▶ _EXCERPTED DATA_

#####

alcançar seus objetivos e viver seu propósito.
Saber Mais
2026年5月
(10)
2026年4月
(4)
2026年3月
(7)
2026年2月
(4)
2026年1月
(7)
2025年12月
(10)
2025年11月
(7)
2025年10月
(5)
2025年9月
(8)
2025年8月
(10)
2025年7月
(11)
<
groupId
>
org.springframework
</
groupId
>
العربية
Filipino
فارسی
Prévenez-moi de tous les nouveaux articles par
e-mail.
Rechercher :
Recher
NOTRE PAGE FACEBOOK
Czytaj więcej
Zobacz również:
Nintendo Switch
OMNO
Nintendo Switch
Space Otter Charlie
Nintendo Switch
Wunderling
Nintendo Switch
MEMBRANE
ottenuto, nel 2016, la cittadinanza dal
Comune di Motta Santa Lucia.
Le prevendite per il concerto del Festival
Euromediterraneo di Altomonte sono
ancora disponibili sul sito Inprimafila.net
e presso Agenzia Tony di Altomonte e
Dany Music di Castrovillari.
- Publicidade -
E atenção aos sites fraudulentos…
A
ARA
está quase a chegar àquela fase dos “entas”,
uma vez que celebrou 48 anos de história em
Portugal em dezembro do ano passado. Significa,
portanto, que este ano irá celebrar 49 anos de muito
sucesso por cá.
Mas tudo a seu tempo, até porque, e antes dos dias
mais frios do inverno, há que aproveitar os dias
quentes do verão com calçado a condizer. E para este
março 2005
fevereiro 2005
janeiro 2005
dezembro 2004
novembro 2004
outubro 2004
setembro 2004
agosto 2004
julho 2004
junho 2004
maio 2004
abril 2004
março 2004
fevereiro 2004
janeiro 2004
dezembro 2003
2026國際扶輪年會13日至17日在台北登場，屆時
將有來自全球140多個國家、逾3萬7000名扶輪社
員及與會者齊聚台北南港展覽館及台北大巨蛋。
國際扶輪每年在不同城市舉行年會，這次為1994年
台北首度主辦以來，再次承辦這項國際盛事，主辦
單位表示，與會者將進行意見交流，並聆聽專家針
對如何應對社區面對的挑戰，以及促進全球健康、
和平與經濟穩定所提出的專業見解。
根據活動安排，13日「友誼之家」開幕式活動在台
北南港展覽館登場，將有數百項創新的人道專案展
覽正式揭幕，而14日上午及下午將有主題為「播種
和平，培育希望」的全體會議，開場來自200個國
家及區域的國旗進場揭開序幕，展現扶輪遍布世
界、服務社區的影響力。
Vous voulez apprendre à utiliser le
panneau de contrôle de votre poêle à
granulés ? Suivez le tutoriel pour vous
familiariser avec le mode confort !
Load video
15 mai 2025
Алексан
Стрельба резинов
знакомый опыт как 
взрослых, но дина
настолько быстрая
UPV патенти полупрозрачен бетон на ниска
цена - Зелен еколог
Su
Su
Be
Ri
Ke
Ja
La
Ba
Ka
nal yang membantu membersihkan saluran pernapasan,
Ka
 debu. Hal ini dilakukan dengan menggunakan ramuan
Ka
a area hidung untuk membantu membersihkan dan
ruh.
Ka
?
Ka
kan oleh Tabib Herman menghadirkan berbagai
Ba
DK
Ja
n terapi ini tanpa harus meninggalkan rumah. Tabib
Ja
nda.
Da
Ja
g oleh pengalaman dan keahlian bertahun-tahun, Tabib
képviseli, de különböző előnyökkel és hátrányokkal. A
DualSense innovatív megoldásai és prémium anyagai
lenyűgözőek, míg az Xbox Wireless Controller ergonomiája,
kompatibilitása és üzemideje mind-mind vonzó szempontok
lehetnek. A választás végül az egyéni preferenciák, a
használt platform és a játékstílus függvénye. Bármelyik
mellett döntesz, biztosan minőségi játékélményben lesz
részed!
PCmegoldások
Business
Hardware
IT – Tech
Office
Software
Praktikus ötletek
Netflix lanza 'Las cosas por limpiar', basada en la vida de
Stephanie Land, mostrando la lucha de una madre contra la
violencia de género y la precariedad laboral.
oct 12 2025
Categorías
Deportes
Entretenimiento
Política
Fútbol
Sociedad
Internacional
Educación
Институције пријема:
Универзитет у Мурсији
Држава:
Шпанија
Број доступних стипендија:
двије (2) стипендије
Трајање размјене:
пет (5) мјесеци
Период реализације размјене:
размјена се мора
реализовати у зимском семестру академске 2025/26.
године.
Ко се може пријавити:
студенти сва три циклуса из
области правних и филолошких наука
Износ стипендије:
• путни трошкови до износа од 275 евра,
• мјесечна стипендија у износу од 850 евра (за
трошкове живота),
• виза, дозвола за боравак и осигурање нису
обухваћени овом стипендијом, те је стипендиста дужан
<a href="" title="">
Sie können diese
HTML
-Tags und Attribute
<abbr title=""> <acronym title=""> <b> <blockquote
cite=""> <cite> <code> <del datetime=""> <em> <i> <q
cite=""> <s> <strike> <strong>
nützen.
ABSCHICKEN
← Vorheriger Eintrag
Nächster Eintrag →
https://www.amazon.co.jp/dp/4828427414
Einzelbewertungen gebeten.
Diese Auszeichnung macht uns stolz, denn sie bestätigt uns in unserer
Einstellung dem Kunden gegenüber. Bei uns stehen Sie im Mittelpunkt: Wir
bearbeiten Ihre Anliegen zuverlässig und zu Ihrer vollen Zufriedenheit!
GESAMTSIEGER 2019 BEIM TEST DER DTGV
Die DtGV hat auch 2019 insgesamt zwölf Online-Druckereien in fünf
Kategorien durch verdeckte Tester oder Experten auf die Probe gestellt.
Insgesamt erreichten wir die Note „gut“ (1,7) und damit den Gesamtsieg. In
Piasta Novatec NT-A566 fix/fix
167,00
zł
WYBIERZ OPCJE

#####

▶ _DIRECTIONS FOR THIS TASK_
Return word for word the lines above from the line with "mellett döntesz, biztosan" to the line with "GESAMTSIEGER 2019 BEIM TEST DER DTGV", including both and leaving out all others.

▶ _WRITTEN SOLUTION_
mellett döntesz, biztosan minőségi játékélményben lesz
részed!
PCmegoldások
Business
Hardware
IT – Tech
Office
Software
Praktikus ötletek
Netflix lanza 'Las cosas por limpiar', basada en la vida de
Stephanie Land, mostrando la lucha de una madre contra la
violencia de género y la precariedad laboral.
oct 12 2025
Categorías
Deportes
Entretenimiento
Política
Fútbol
Sociedad
Internacional
Educación
Институције пријема:
Универзитет у Мурсији
Држава:
Шпанија
Број доступних стипендија:
двије (2) стипендије
Трајање размјене:
пет (5) мјесеци
Период реализације размјене:
размјена се мора
реализовати у зимском семестру академске 2025/26.
године.
Ко се може пријавити:
студенти сва три циклуса из
области правних и филолошких наука
Износ стипендије:
• путни трошкови до износа од 275 евра,
• мјесечна стипендија у износу од 850 евра (за
трошкове живота),
• виза, дозвола за боравак и осигурање нису
обухваћени овом стипендијом, те је стипендиста дужан
<a href="" title="">
Sie können diese
HTML
-Tags und Attribute
<abbr title=""> <acronym title=""> <b> <blockquote
cite=""> <cite> <code> <del datetime=""> <em> <i> <q
cite=""> <s> <strike> <strong>
nützen.
ABSCHICKEN
← Vorheriger Eintrag
Nächster Eintrag →
https://www.amazon.co.jp/dp/4828427414
Einzelbewertungen gebeten.
Diese Auszeichnung macht uns stolz, denn sie bestätigt uns in unserer
Einstellung dem Kunden gegenüber. Bei uns stehen Sie im Mittelpunkt: Wir
bearbeiten Ihre Anliegen zuverlässig und zu Ihrer vollen Zufriedenheit!
GESAMTSIEGER 2019 BEIM TEST DER DTGV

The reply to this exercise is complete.